30  Frequentist statistics, the Null Ritual and p-values

In Chapter 20, you were introduced to two approaches to inference: frequentist and Bayesian statistics. You have encountered the p-value. It is very likely that you had heard of p-values before, especially when reading research literature. You will have also heard of “statistical significance”, which is based on the p-value obtained in a statistical test performed on data. This section will explain what p-values are, how they are often misinterpreted and misused (Cassidy et al. 2019; Gigerenzer 2004) , and how the “Null Ritual”, a degenerate form of statistics derived from different frequentist frameworks (yes, you can frequentist statistics in different ways!) that has become the standard in research, despite not being a coherent way of doing frequentist statistics (Gigerenzer, Krauss, and Vitouch 2004).

30.1 The p-value

To illustrate p-values, we will compare simulated durations of vowels when followed by voiceless consonants vs voiced consonants. It is a well-known phenomenon that vowels followed by voiced consonants tend to be longer than vowels followed by voiceless ones (see review in Coretta 2019).
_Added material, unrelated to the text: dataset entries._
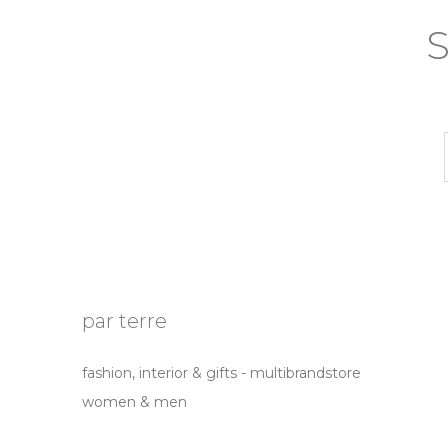
S
par terre
fashion, interior & gifts - multibrandstore
women & men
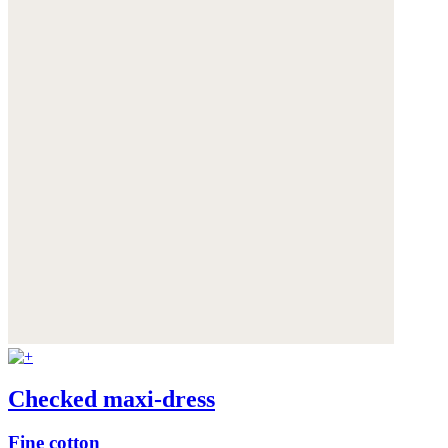
Checked maxi-dress
Fine cotton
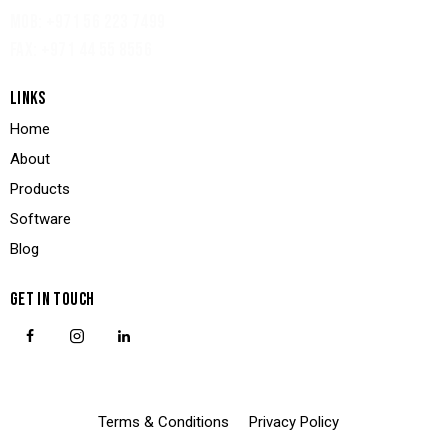
MOB: +971 56 223 7499
FAX: +971 44 55 8556
LINKS
Home
About
Products
Software
Blog
GET IN TOUCH
Terms & Conditions
Privacy Policy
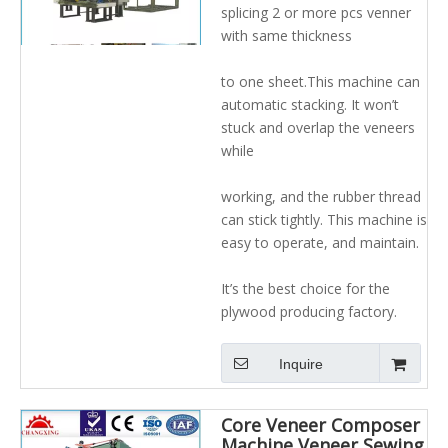
veneer rolling system
splicing 2 or more pcs venner
with same thickness
to one sheet.This machine can
automatic stacking. It won’t
stuck and overlap the veneers
while
working, and the rubber thread
can stick tightly. This machine is
easy to operate, and maintain.
It’s the best choice for the
plywood producing factory.
Inquire
Core Veneer Composer
Machine Veneer Sewing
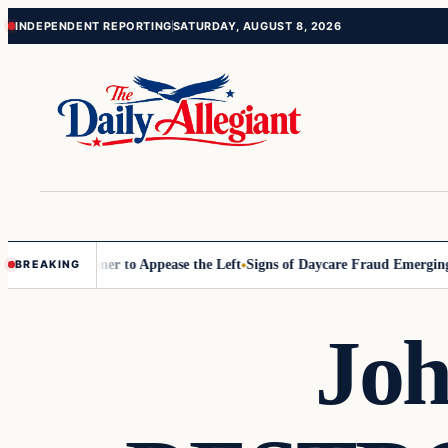
Skip
Skip
INDEPENDENT REPORTING
SATURDAY, AUGUST 8, 2026
to
to
content
content
 Commissioner to Appease the Left
Signs of Daycare Fraud Emerging W
BREAKING
Joh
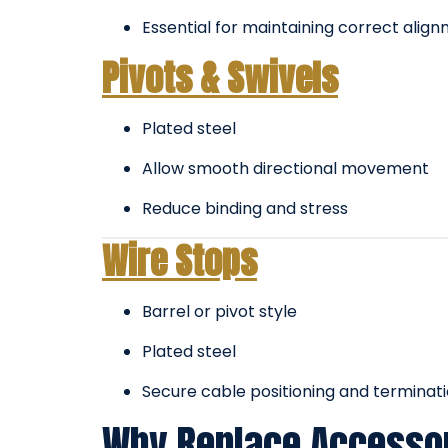
Essential for maintaining correct alig
Pivots & Swivels
Plated steel
Allow smooth directional movement
Reduce binding and stress
Wire Stops
Barrel or pivot style
Plated steel
Secure cable positioning and terminat
Why Replace Accessor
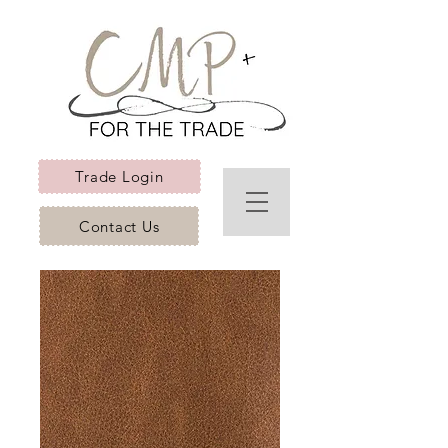
Trade Login
Contact Us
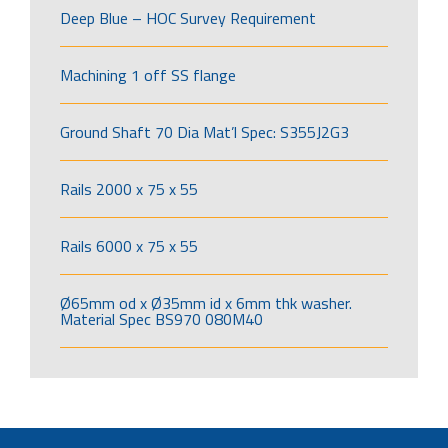
Deep Blue – HOC Survey Requirement
Machining 1 off SS flange
Ground Shaft 70 Dia Mat’l Spec: S355J2G3
Rails 2000 x 75 x 55
Rails 6000 x 75 x 55
Ø65mm od x Ø35mm id x 6mm thk washer.
Material Spec BS970 080M40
Let’s simulate some vowel duration observations: we do so with the rnorm() function, which takes three arguments: the number of observations to sample and the mean and standard deviation of the Gaussian distribution to sample observations from. We use a \(Gaussian(80, 10)\) for durations before voiceless consonants, and a \(Gaussian(90, 10)\) for durations before voiced consonants. In other word, there is a difference of 10 milliseconds between the two means. Since the rnorm() function randomly samples from the given distribution, we have set a “seed” so that the code will return the same numbers every time it is run, for reproducibility.

set.seed(2953)
# Vowel duration before voiceless consonants
vdur_vls <- rnorm(15, mean = 80, sd = 10)
vdur_voi <- rnorm(15, mean = 90, sd = 10)

Normally, you don’t know what the underlying means are, we do here because we set them. So let’s get the sample mean of vowel duration in the two conditions, and take the difference.

mean_vls <- mean(vdur_vls)
mean_voi <- mean(vdur_voi)

diff <- mean_voi - mean_vls
diff
[1] 7.43991

The difference in the sample means is about 7.4. Now, a frequentist statistician would define the following two hypotheses:

  • \(H_0\): the difference between means is 0.

  • \(H1\): the difference between means is greater than 0.

\(H_0\) simply states that there is no difference between the mean of vowel duration when followed by voiced or voiceless consonants. This is the “null” hypothesis. For \(H_1\), we decide to go with “greater than 0” because we know about the trend of longer vowels before voiced consonants, so the difference should be positive. This is called the “alternative” hypothesis.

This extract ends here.